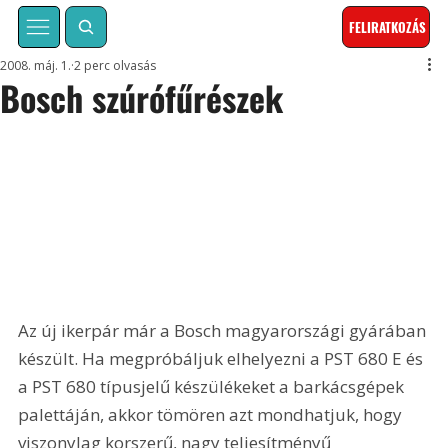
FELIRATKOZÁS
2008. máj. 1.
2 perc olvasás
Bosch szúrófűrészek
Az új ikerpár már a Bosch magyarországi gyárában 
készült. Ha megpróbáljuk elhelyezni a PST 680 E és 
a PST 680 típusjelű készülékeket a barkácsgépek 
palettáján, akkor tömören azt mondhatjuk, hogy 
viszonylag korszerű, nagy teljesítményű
...
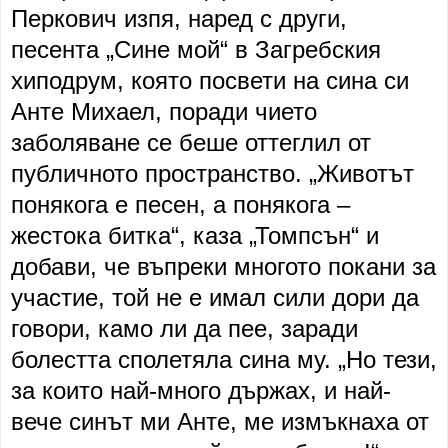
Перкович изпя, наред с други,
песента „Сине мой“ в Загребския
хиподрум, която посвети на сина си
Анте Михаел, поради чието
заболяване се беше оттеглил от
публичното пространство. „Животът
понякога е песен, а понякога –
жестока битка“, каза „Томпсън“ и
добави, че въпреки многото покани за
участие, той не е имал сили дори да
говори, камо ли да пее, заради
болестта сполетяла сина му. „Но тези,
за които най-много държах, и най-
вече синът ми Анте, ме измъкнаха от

**Exercise directions**
Only a number is wanted here: how many lines of the records above contain "Bosch".

**Your response**
2